- Goal of the exercise: Line by line, retype the data exactly as it is given.

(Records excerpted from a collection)
Content starts

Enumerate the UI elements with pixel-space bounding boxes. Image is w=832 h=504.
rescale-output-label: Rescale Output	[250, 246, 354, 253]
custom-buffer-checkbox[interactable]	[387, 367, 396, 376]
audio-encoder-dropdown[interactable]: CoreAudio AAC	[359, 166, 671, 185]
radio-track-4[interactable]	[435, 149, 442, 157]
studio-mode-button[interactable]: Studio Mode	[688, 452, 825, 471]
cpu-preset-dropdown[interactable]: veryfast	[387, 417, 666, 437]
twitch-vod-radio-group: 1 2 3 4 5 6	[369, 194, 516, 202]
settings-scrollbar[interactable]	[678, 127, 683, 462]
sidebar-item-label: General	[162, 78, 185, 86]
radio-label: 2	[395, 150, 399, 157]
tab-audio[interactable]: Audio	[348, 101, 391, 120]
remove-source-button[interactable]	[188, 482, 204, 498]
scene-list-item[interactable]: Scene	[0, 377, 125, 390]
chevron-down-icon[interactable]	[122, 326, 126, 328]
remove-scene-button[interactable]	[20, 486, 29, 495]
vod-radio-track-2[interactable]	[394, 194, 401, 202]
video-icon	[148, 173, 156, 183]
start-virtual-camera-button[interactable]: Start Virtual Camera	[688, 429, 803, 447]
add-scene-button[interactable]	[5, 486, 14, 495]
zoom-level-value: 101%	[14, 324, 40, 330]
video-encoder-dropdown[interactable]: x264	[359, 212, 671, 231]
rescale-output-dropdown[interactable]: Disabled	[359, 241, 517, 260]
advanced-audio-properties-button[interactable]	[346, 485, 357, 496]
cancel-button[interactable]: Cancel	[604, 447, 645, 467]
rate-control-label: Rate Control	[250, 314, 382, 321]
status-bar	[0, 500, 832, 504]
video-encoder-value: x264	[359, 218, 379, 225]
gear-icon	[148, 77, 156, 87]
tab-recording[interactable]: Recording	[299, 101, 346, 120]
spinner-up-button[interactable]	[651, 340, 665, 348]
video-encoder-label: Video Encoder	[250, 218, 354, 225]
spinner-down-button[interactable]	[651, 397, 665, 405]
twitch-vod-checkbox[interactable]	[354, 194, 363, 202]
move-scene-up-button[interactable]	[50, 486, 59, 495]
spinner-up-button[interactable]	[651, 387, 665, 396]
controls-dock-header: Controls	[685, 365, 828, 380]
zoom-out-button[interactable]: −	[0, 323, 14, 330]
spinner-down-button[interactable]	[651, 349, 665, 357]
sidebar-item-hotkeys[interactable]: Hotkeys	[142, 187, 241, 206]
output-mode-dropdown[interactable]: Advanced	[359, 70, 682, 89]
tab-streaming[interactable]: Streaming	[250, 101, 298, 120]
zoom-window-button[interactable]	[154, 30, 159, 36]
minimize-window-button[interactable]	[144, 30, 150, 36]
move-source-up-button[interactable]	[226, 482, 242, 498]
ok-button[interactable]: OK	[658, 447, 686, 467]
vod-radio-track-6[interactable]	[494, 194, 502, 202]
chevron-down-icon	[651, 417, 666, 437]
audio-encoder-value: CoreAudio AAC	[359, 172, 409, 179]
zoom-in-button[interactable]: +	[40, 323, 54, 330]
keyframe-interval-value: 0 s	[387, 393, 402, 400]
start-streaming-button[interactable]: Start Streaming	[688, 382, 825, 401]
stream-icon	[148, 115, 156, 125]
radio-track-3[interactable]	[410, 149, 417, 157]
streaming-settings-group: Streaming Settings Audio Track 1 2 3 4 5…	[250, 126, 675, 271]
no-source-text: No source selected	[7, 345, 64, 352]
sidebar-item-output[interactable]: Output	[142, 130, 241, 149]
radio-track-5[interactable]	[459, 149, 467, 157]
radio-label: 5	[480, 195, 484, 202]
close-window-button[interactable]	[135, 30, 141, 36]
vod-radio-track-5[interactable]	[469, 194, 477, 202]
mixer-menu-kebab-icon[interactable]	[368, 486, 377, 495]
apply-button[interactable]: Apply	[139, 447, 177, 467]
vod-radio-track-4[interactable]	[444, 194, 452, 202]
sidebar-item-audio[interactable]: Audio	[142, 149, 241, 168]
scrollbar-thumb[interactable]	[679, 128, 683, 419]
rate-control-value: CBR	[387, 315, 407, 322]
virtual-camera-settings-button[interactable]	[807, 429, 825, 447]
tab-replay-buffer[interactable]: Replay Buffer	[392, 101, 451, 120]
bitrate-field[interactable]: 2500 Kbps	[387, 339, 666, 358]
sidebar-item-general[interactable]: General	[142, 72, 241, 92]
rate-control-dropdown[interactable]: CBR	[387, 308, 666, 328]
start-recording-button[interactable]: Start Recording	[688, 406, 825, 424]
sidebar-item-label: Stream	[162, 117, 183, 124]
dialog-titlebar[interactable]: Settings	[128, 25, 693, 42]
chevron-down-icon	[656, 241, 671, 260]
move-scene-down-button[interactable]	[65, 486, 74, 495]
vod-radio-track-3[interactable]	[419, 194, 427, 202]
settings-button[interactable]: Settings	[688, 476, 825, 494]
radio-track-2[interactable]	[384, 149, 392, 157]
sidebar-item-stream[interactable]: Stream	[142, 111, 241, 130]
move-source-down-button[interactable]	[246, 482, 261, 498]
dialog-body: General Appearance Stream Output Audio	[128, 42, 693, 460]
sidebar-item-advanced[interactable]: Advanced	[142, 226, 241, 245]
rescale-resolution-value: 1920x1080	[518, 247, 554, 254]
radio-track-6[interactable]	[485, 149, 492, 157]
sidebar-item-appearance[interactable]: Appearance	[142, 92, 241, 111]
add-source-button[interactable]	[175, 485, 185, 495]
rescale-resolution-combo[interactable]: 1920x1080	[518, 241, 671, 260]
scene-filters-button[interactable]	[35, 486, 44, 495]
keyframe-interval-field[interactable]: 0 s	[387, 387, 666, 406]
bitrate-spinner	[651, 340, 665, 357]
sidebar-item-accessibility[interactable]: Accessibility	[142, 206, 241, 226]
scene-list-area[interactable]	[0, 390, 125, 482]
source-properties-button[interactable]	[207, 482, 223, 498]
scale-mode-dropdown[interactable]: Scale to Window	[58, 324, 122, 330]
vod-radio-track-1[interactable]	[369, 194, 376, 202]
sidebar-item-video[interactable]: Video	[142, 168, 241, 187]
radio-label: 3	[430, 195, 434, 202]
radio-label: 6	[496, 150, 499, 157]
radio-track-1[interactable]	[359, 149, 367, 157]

Content ends

- Reply:
Enumerate the UI elements with pixel-space bounding boxes. Image is w=832 h=504.
rescale-output-label: Rescale Output	[250, 246, 354, 253]
custom-buffer-checkbox[interactable]	[387, 367, 396, 376]
audio-encoder-dropdown[interactable]: CoreAudio AAC	[359, 166, 671, 185]
radio-track-4[interactable]	[435, 149, 442, 157]
studio-mode-button[interactable]: Studio Mode	[688, 452, 825, 471]
cpu-preset-dropdown[interactable]: veryfast	[387, 417, 666, 437]
twitch-vod-radio-group: 1 2 3 4 5 6	[369, 194, 516, 202]
settings-scrollbar[interactable]	[678, 127, 683, 462]
sidebar-item-label: General	[162, 78, 185, 86]
radio-label: 2	[395, 150, 399, 157]
tab-audio[interactable]: Audio	[348, 101, 391, 120]
remove-source-button[interactable]	[188, 482, 204, 498]
scene-list-item[interactable]: Scene	[0, 377, 125, 390]
chevron-down-icon[interactable]	[122, 326, 126, 328]
remove-scene-button[interactable]	[20, 486, 29, 495]
vod-radio-track-2[interactable]	[394, 194, 401, 202]
video-icon	[148, 173, 156, 183]
start-virtual-camera-button[interactable]: Start Virtual Camera	[688, 429, 803, 447]
add-scene-button[interactable]	[5, 486, 14, 495]
zoom-level-value: 101%	[14, 324, 40, 330]
video-encoder-dropdown[interactable]: x264	[359, 212, 671, 231]
rescale-output-dropdown[interactable]: Disabled	[359, 241, 517, 260]
advanced-audio-properties-button[interactable]	[346, 485, 357, 496]
cancel-button[interactable]: Cancel	[604, 447, 645, 467]
rate-control-label: Rate Control	[250, 314, 382, 321]
status-bar	[0, 500, 832, 504]
video-encoder-value: x264	[359, 218, 379, 225]
gear-icon	[148, 77, 156, 87]
tab-recording[interactable]: Recording	[299, 101, 346, 120]
spinner-up-button[interactable]	[651, 340, 665, 348]
video-encoder-label: Video Encoder	[250, 218, 354, 225]
spinner-down-button[interactable]	[651, 397, 665, 405]
twitch-vod-checkbox[interactable]	[354, 194, 363, 202]
move-scene-up-button[interactable]	[50, 486, 59, 495]
spinner-up-button[interactable]	[651, 387, 665, 396]
controls-dock-header: Controls	[685, 365, 828, 380]
zoom-out-button[interactable]: −	[0, 323, 14, 330]
spinner-down-button[interactable]	[651, 349, 665, 357]
sidebar-item-hotkeys[interactable]: Hotkeys	[142, 187, 241, 206]
output-mode-dropdown[interactable]: Advanced	[359, 70, 682, 89]
tab-streaming[interactable]: Streaming	[250, 101, 298, 120]
zoom-window-button[interactable]	[154, 30, 159, 36]
minimize-window-button[interactable]	[144, 30, 150, 36]
move-source-up-button[interactable]	[226, 482, 242, 498]
ok-button[interactable]: OK	[658, 447, 686, 467]
vod-radio-track-6[interactable]	[494, 194, 502, 202]
chevron-down-icon	[651, 417, 666, 437]
audio-encoder-value: CoreAudio AAC	[359, 172, 409, 179]
zoom-in-button[interactable]: +	[40, 323, 54, 330]
keyframe-interval-value: 0 s	[387, 393, 402, 400]
start-streaming-button[interactable]: Start Streaming	[688, 382, 825, 401]
stream-icon	[148, 115, 156, 125]
radio-track-3[interactable]	[410, 149, 417, 157]
streaming-settings-group: Streaming Settings Audio Track 1 2 3 4 5…	[250, 126, 675, 271]
no-source-text: No source selected	[7, 345, 64, 352]
sidebar-item-output[interactable]: Output	[142, 130, 241, 149]
radio-track-5[interactable]	[459, 149, 467, 157]
radio-label: 5	[480, 195, 484, 202]
close-window-button[interactable]	[135, 30, 141, 36]
vod-radio-track-5[interactable]	[469, 194, 477, 202]
mixer-menu-kebab-icon[interactable]	[368, 486, 377, 495]
apply-button[interactable]: Apply	[139, 447, 177, 467]
vod-radio-track-4[interactable]	[444, 194, 452, 202]
sidebar-item-audio[interactable]: Audio	[142, 149, 241, 168]
scrollbar-thumb[interactable]	[679, 128, 683, 419]
rate-control-value: CBR	[387, 315, 407, 322]
virtual-camera-settings-button[interactable]	[807, 429, 825, 447]
tab-replay-buffer[interactable]: Replay Buffer	[392, 101, 451, 120]
bitrate-field[interactable]: 2500 Kbps	[387, 339, 666, 358]
sidebar-item-general[interactable]: General	[142, 72, 241, 92]
rate-control-dropdown[interactable]: CBR	[387, 308, 666, 328]
start-recording-button[interactable]: Start Recording	[688, 406, 825, 424]
sidebar-item-label: Stream	[162, 117, 183, 124]
dialog-titlebar[interactable]: Settings	[128, 25, 693, 42]
chevron-down-icon	[656, 241, 671, 260]
move-scene-down-button[interactable]	[65, 486, 74, 495]
vod-radio-track-3[interactable]	[419, 194, 427, 202]
settings-button[interactable]: Settings	[688, 476, 825, 494]
radio-track-2[interactable]	[384, 149, 392, 157]
sidebar-item-stream[interactable]: Stream	[142, 111, 241, 130]
move-source-down-button[interactable]	[246, 482, 261, 498]
dialog-body: General Appearance Stream Output Audio	[128, 42, 693, 460]
sidebar-item-advanced[interactable]: Advanced	[142, 226, 241, 245]
rescale-resolution-value: 1920x1080	[518, 247, 554, 254]
radio-track-6[interactable]	[485, 149, 492, 157]
sidebar-item-appearance[interactable]: Appearance	[142, 92, 241, 111]
add-source-button[interactable]	[175, 485, 185, 495]
rescale-resolution-combo[interactable]: 1920x1080	[518, 241, 671, 260]
scene-filters-button[interactable]	[35, 486, 44, 495]
keyframe-interval-field[interactable]: 0 s	[387, 387, 666, 406]
bitrate-spinner	[651, 340, 665, 357]
sidebar-item-accessibility[interactable]: Accessibility	[142, 206, 241, 226]
scene-list-area[interactable]	[0, 390, 125, 482]
source-properties-button[interactable]	[207, 482, 223, 498]
scale-mode-dropdown[interactable]: Scale to Window	[58, 324, 122, 330]
vod-radio-track-1[interactable]	[369, 194, 376, 202]
sidebar-item-video[interactable]: Video	[142, 168, 241, 187]
radio-label: 3	[430, 195, 434, 202]
radio-label: 6	[496, 150, 499, 157]
radio-track-1[interactable]	[359, 149, 367, 157]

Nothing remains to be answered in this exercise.